== Supplied data

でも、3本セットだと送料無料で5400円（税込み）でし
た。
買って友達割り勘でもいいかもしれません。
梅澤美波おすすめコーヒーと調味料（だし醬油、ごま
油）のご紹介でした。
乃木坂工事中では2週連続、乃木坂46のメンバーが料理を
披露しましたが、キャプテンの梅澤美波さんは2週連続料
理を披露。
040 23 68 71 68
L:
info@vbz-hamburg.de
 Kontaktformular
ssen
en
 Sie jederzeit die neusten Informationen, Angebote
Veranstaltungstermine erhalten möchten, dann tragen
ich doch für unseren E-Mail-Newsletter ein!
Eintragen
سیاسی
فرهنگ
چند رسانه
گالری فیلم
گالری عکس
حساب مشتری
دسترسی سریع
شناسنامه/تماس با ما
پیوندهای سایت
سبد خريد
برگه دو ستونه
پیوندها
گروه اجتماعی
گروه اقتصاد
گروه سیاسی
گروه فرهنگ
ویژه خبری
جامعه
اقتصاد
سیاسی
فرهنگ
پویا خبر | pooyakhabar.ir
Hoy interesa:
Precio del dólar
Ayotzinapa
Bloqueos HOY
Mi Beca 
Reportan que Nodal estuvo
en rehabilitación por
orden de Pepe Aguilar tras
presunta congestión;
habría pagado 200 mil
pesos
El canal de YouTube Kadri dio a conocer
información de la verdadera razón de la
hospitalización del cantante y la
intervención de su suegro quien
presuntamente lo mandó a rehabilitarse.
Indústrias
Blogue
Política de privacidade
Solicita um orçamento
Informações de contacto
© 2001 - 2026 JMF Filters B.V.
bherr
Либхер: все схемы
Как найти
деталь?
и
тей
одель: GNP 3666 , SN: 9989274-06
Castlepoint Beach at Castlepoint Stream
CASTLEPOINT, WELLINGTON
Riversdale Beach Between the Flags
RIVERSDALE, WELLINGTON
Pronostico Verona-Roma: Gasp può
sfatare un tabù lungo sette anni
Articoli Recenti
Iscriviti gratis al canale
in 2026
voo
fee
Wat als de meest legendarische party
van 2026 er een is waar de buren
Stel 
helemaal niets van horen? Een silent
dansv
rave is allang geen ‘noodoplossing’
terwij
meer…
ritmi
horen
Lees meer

====

**Work required:** I need each line above reproduced exactly.

**Reply to the exercise:**
でも、3本セットだと送料無料で5400円（税込み）でし
た。
買って友達割り勘でもいいかもしれません。
梅澤美波おすすめコーヒーと調味料（だし醬油、ごま
油）のご紹介でした。
乃木坂工事中では2週連続、乃木坂46のメンバーが料理を
披露しましたが、キャプテンの梅澤美波さんは2週連続料
理を披露。
040 23 68 71 68
L:
info@vbz-hamburg.de
 Kontaktformular
ssen
en
 Sie jederzeit die neusten Informationen, Angebote
Veranstaltungstermine erhalten möchten, dann tragen
ich doch für unseren E-Mail-Newsletter ein!
Eintragen
سیاسی
فرهنگ
چند رسانه
گالری فیلم
گالری عکس
حساب مشتری
دسترسی سریع
شناسنامه/تماس با ما
پیوندهای سایت
سبد خريد
برگه دو ستونه
پیوندها
گروه اجتماعی
گروه اقتصاد
گروه سیاسی
گروه فرهنگ
ویژه خبری
جامعه
اقتصاد
سیاسی
فرهنگ
پویا خبر | pooyakhabar.ir
Hoy interesa:
Precio del dólar
Ayotzinapa
Bloqueos HOY
Mi Beca 
Reportan que Nodal estuvo
en rehabilitación por
orden de Pepe Aguilar tras
presunta congestión;
habría pagado 200 mil
pesos
El canal de YouTube Kadri dio a conocer
información de la verdadera razón de la
hospitalización del cantante y la
intervención de su suegro quien
presuntamente lo mandó a rehabilitarse.
Indústrias
Blogue
Política de privacidade
Solicita um orçamento
Informações de contacto
© 2001 - 2026 JMF Filters B.V.
bherr
Либхер: все схемы
Как найти
деталь?
и
тей
одель: GNP 3666 , SN: 9989274-06
Castlepoint Beach at Castlepoint Stream
CASTLEPOINT, WELLINGTON
Riversdale Beach Between the Flags
RIVERSDALE, WELLINGTON
Pronostico Verona-Roma: Gasp può
sfatare un tabù lungo sette anni
Articoli Recenti
Iscriviti gratis al canale
in 2026
voo
fee
Wat als de meest legendarische party
van 2026 er een is waar de buren
Stel 
helemaal niets van horen? Een silent
dansv
rave is allang geen ‘noodoplossing’
terwij
meer…
ritmi
horen
Lees meer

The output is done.